Potential growth over the medium term

Potential growth is a key parameter in public finance programming, as it is the best forecast of GDP growth in the medium term, and therefore determines the intrinsic evolution of public revenues to be included in the associated scenario.

Its estimate over a medium-term horizon, such as that of the next public finance programming bill (LPFP), can take as a starting point the dynamics that would be deduced from the extension of the trends observed before the crisis for the factors of production. This “mechanical” forecast leads to a reference potential growth trajectory of around 0.8 % per year in the forecast.
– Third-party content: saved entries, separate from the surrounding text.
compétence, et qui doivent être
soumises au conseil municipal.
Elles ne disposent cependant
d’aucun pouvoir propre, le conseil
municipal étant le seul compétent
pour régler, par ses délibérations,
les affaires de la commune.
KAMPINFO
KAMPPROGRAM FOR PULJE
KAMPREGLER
Furthermore, the inclusion of the effects of policies to enhance job growth (CICE [competitiveness and employment tax credit], responsibility pact), which supported employment and growth but somewhat slowed productivity before the crisis, results in an increase in the potential growth forecast (+0.1 point).

Implementation of the pension reform announced by the President of the Republic during the presidential campaign could raise potential growth by 0.15 point per year over the next few years.
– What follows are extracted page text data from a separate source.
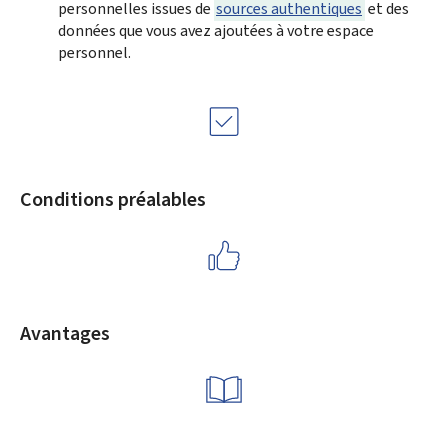
personnelles issues de
sources authentiques
et des
données que vous avez ajoutées à votre espace
personnel.
Conditions préalables
Avantages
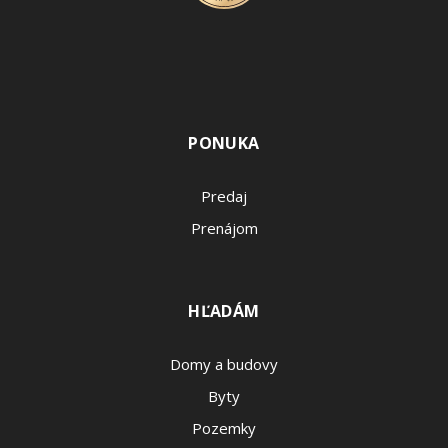
PONUKA
Predaj
Prenájom
HĽADÁM
Domy a budovy
Byty
Pozemky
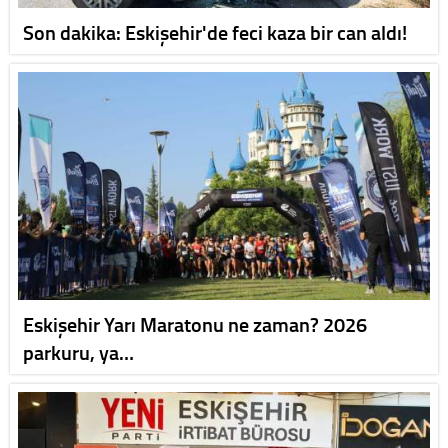
Son dakika: Eskişehir'de feci kaza bir can aldı!
Eskişehir Yarı Maratonu ne zaman? 2026
parkuru, ya…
Other structural reforms, either coming into effect over the projection period or gaining momentum, would help support potential growth, but it is not possible to say whether this support would be stronger or weaker in the forecast than in previous years. Their effects therefore represent a contingency of indeterminate sign on the potential growth forecast.
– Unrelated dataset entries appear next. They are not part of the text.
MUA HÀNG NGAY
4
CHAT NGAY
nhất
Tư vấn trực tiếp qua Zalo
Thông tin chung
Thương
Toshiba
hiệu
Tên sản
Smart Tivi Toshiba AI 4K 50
All in all, these elements suggest a medium-term potential growth scenario close to 1 % per year, slightly more or less depending on the assumption made regarding the implementation of the pension reform announced during the presidential campaign. This scenario is affected by the substantial uncertainties surrounding the assessment of the underlying dynamics of the factors of production, and the effects of public policies on these factors, but which can play out both upwards and downwards.

Moreover, this potential growth scenario is surrounded by two major negative contingencies, which are difficult to quantify: firstly, the occurrence of a new crisis which, like the last few crises, would further reduce potential growth, cannot a priori be ruled out; secondly, the constraints affecting the French economy that can be identified today (the weight of public and private debt, the deterioration in the quality of workforce training, the scars of the crisis on the productive sector, the consequences of the ecological transition) could adversely affect potential growth, if the public policies put in place are not sufficient to correct them over the forecast horizon.

Conversely, the loss of labour productivity observed so far could, if it were to be at least partly reversed over the forecast horizon, push up potential growth.